So go on then, tell me a angular rate sensor that is more accurate than MEMS, and affordable and small enough to fit in a mobile phone? Answering THAT question is the FIRST bottleneck, not clocks.

The whole point of the article is that, with their breakthrough, the clock will no longer be the first bottleneck.  Replacing the MEMS may take over the position of first bottleneck.
Title: Re: Are accurate clocks really the limiting factor in cheap Inertial Navigation?
Post by: rs20 on March 26, 2019, 05:00:38 am
OK, but the fact appears to be that even before any of the mentioned advances, quartz crystals are NOT the bottleneck. I repeat, the clock already isn't the first bottleneck. The MEMS sensors have been the bottleneck all along.

So if you get the impression from the article that quartz crystals used to be the bottleneck, but due to their breakthrough, MEMS sensors are the new bottleneck, then you've been duped by the dishonesty of the article. It is this dishonesty, along with the implication in the original article that their advance makes satellite-less INS feasible, that I'm questioning in this thread.

I mean, looking back at the article, I see they're using words like "one step closer" in various places. So maybe my objection wouldn't hold up in a strictly technical court of law. But that doesn't make it any less slimy or clickbaity. Also, "without the need for satellite signal" is a bloody great stretch given that even the best INS's need occasional feedback, which is almost always from GPS satellites or star trackers.
Title: Re: Are accurate clocks really the limiting factor in cheap Inertial Navigation?
Post by: tomato on March 26, 2019, 05:16:00 am
OK, but the fact appears to be that even before any of the mentioned advances, quartz crystals are NOT the bottleneck. I repeat, the clock already isn't the first bottleneck. The MEMS sensors have been the bottleneck all along.

So if you get the impression from the article that quartz crystals used to be the bottleneck, but due to their breakthrough, MEMS sensors are the new bottleneck, then you've been duped by the dishonesty of the article. It is this dishonesty, along with the implication in the original article that their advance makes satellite-less INS feasible, that I'm questioning in this thread.

I mean, looking back at the article, I see they're using words like "one step closer" in various places. So maybe my objection wouldn't hold up in a strictly technical court of law. But that doesn't make it any less slimy or clickbaity. Also, "without the need for satellite signal" is a bloody great stretch given that even the best INS's need occasional feedback, which is almost always from GPS satellites or star trackers.
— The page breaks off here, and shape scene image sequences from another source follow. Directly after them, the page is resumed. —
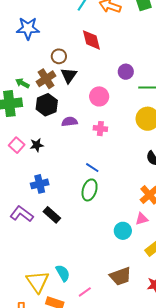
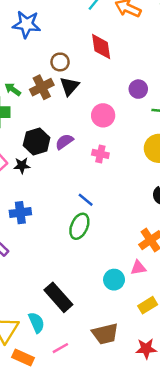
black hexagon: (47, 105) -> (37, 141), moved
purple semicircle: (70, 122) -> (64, 142), turned -35
black rectangle: (52, 215) -> (58, 297), moved, size x1.4

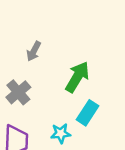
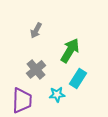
gray cross: (18, 92) -> (36, 69), moved

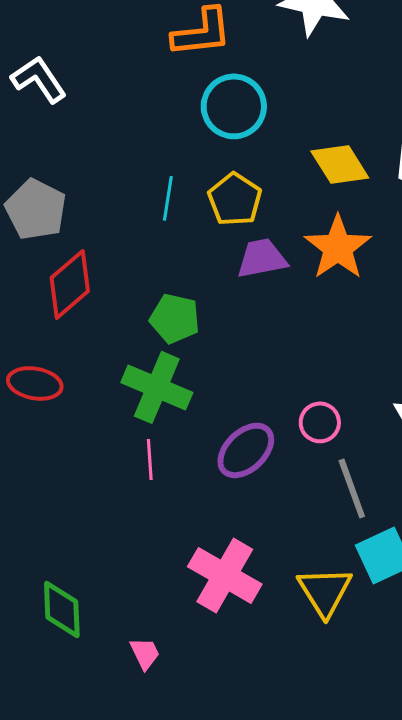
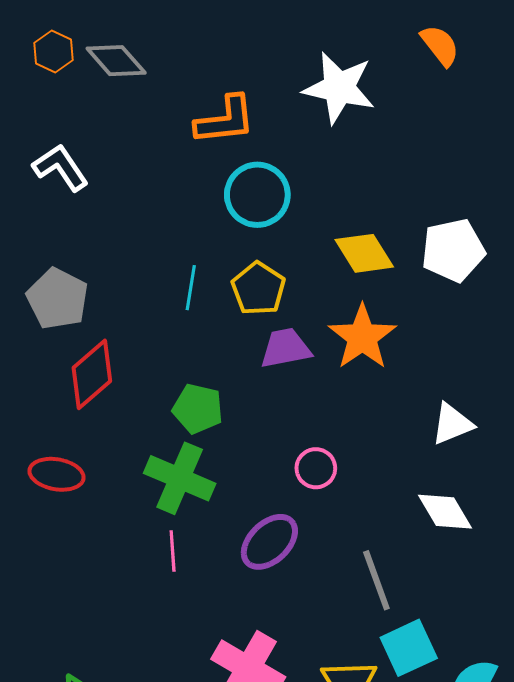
pink circle: (320, 422) -> (316, 468), moved

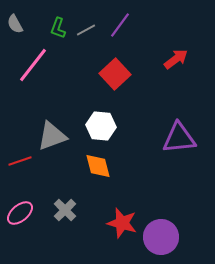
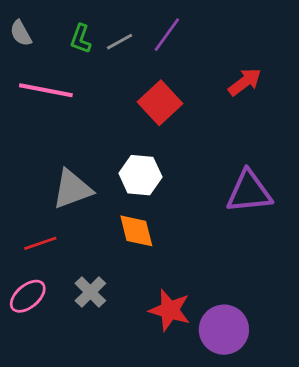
pink line: (33, 65) -> (46, 90), turned 63
red line: (20, 161) -> (40, 243), moved

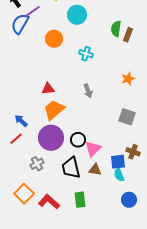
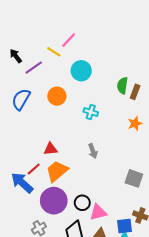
blue semicircle: (20, 24) -> (21, 99), moved
orange star: (128, 79) -> (135, 124), moved
blue arrow: (21, 121) -> (22, 183), size x1.6
red line: (16, 139) -> (34, 169), moved
pink triangle: (93, 149) -> (98, 212), turned 30

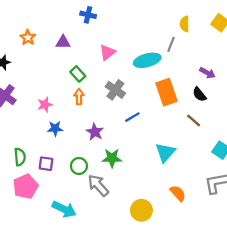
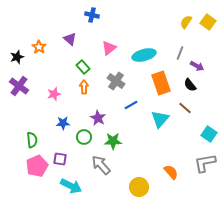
yellow semicircle: (185, 24) -> (186, 22), moved, turned 32
orange star: (28, 38) -> (39, 47), moved
purple triangle: (63, 42) -> (70, 39), turned 40
gray line: (171, 44) -> (180, 53), moved
blue star: (55, 128) -> (63, 123), moved
cyan triangle: (165, 152) -> (160, 119), moved
purple square: (46, 164) -> (60, 159), moved
green circle: (79, 166) -> (84, 137), moved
This device involves clocks based on optical combs and accelerometers based on atom interferometers. Quartz clocks and MEMS aren't the bottlenecks -- they aren't even in the discussion. 
Title: Re: Are accurate clocks really the limiting factor in cheap Inertial Navigation?
Post by: rs20 on March 26, 2019, 05:58:58 am
Quartz clocks and MEMS aren't the bottlenecks of today's mobile phone INS systems. OK then. Lol. I guess any illusion I had that you weren't just a troll has completely evaporated at this point.
Title: Re: Are accurate clocks really the limiting factor in cheap Inertial Navigation?
Post by: Berni on March 26, 2019, 06:32:13 am
Todays mobile phones can do rough navigation without a GPS signal anyway. They use the precise time of flight measurement to the cell towers to triangulate the rough position and then refine it a bit using wifi access points. Google maintains a map of them by combining the telemetry data from phones and then feeds that map back to the phones in order to use it for triangulation.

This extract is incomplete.